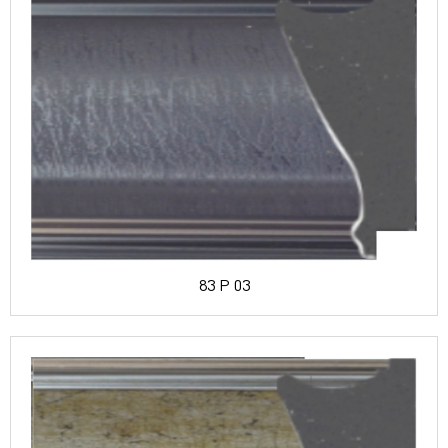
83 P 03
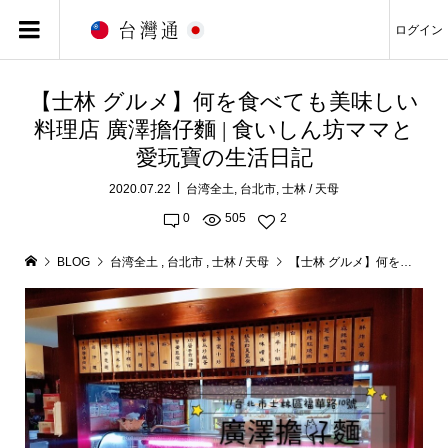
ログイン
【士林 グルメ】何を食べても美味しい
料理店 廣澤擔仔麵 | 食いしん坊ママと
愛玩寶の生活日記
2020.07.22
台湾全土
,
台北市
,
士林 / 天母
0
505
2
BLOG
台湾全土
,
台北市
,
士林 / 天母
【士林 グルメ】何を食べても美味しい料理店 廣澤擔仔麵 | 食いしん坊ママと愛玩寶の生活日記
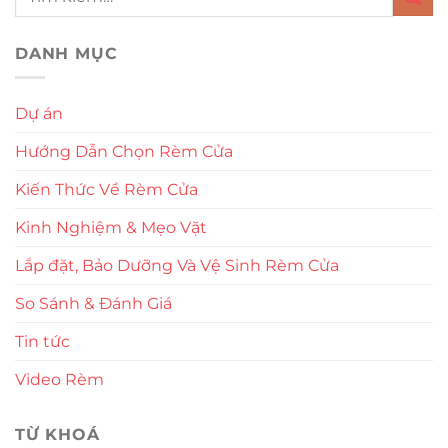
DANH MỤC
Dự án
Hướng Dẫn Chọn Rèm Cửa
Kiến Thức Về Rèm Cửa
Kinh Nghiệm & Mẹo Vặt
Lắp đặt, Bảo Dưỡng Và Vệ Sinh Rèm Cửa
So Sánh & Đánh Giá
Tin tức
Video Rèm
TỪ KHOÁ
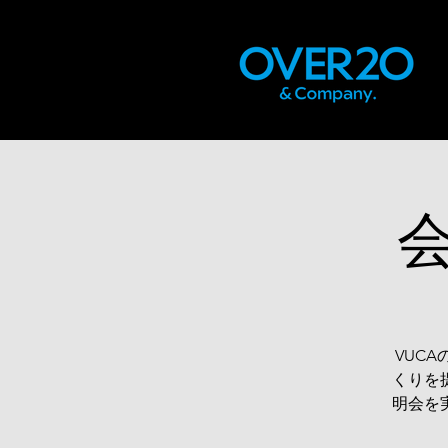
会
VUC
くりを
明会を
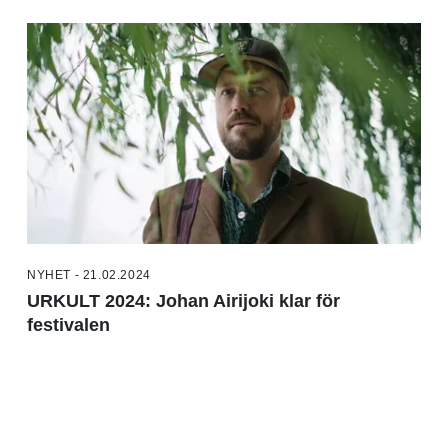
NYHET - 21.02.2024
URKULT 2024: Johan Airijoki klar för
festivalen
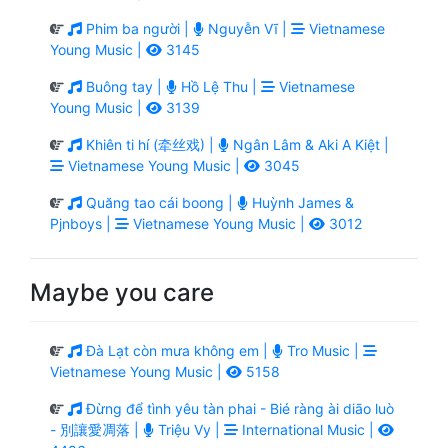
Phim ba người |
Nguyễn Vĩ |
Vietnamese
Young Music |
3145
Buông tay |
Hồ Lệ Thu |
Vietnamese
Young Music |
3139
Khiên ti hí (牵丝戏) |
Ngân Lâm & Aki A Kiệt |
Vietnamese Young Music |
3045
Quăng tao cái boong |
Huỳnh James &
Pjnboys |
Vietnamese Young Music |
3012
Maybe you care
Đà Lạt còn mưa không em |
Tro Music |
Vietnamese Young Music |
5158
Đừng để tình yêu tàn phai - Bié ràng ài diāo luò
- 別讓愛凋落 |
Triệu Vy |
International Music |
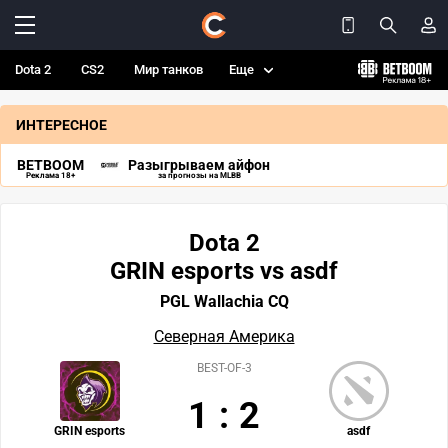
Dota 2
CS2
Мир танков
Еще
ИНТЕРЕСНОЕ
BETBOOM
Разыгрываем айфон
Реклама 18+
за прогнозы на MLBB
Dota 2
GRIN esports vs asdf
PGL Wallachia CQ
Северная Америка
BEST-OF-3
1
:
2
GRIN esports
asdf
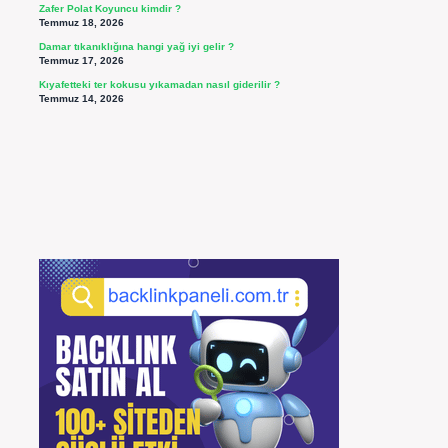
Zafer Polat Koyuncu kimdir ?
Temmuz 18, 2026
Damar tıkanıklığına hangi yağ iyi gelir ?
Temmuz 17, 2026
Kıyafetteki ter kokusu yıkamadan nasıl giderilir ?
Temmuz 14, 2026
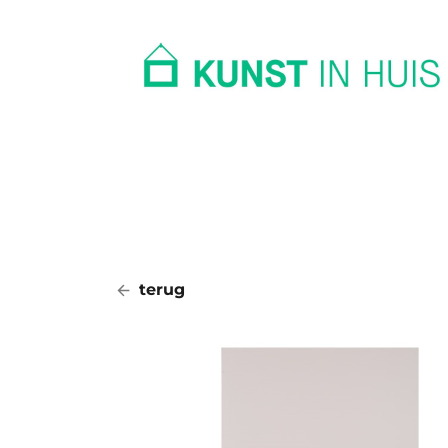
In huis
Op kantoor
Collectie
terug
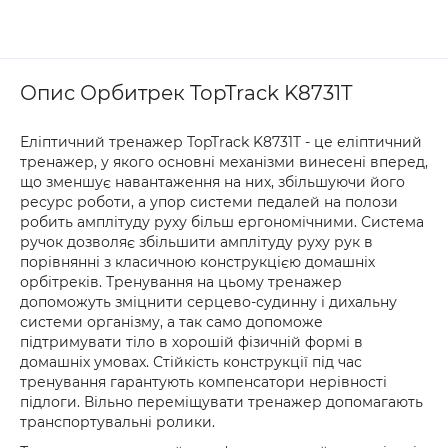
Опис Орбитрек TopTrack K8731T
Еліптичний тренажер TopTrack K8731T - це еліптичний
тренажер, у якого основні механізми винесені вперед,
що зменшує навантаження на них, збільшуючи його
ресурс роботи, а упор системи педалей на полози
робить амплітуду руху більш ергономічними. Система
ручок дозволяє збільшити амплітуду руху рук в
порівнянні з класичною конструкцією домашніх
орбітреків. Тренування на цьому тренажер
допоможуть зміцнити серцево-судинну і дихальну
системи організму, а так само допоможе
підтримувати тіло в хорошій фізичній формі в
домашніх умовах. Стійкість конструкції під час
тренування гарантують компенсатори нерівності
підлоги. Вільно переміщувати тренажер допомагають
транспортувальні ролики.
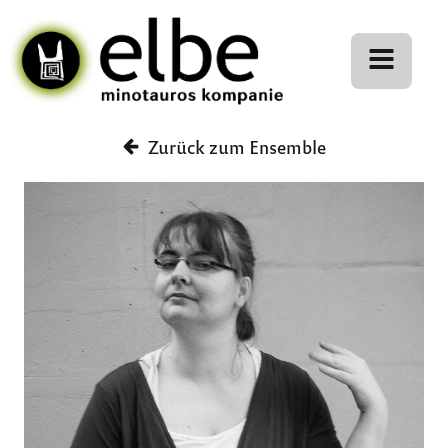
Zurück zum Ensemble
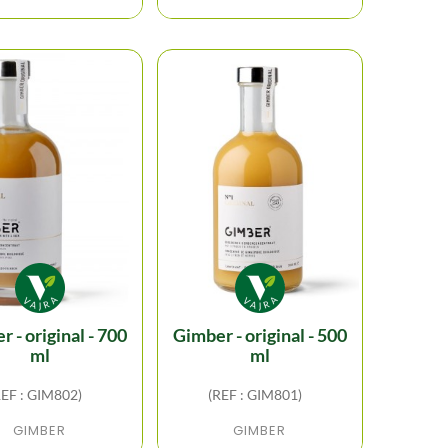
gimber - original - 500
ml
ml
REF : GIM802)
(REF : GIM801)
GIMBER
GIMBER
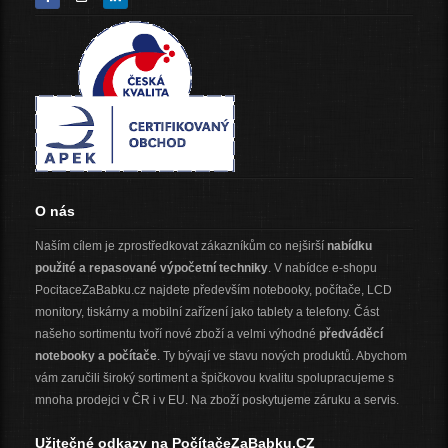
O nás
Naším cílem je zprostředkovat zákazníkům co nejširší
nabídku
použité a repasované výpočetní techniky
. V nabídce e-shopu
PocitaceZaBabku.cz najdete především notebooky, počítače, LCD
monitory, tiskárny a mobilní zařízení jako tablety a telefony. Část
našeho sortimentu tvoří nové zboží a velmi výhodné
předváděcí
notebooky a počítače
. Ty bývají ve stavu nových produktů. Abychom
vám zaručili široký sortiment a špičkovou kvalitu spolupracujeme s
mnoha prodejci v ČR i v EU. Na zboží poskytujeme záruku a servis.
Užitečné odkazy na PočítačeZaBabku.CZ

What the task requires:
Tally each line in the data that holds the word "廣澤擔仔麵"; write only the total.

Written solution:
2